Enquanto ao longo do filme repassam à mente do espectador evocações de catástrofes cinematográficas longínquas (Aeroporto 1975, A Aventura do Poseidon, Tubarão) e que o encaminham para um final previsível e pouco credível, o interior da Noruega surge estonteante e pronto para receber um impressionante manifesto da natureza – num filme cujos efeitos visuais, de resto, também têm agradado.

Mas não é deles que vive o filme e das reações da crítica americana, normalmente a fazer na mesma medida de bola de cristal para aquilo que o público “vai” gostar e vistas grossas para os clichés, a da Collider é particularmente reveladora – descrevendo um filme com “… aquisições técnicas que deveriam fazer Hollywood reconsiderar a sua tendência de ficar cada vez maior ao ponto do excesso”.

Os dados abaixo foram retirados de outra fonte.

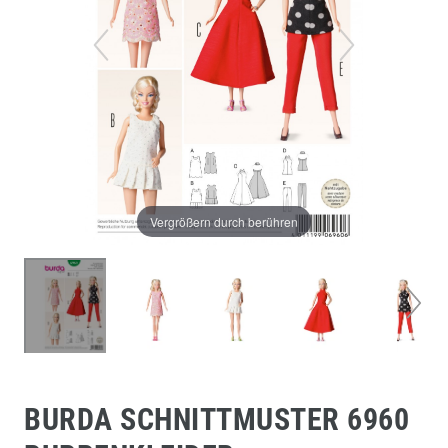
Vergrößern durch berühren
BURDA SCHNITTMUSTER 6960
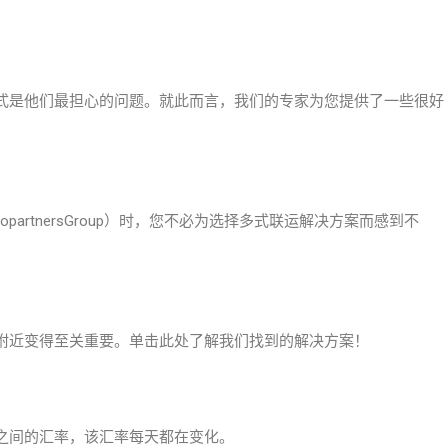
是他们最担心的问题。就此而言，我们的专家为您提供了一些很好
rtnersGroup）时，您不必为选择多式联运解决方案而感到不
。
近变得至关重要。单击此处了解我们找到的解决方案！
间的汇率，该汇率每天都在变化。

E o que Uthaug quis foi isso mesmo. “Procuro mostrar a destruição numa pequena comunidade, e segundo o olhar de uma família comum. Trabalhar sempre com o pensamento que quanto mais perto dos personagens, maior o impacto que o filme pode ter”, sublinha.

O estilo documental e câmara no ombro ajudam: “Apesar de querermos criar um espetáculo visual com sequências de ação intensas através dos efeitos especiais, temos consciência que o verdadeiro impacto no público é sempre através das emoções e do drama humano que se apresenta”, conclui.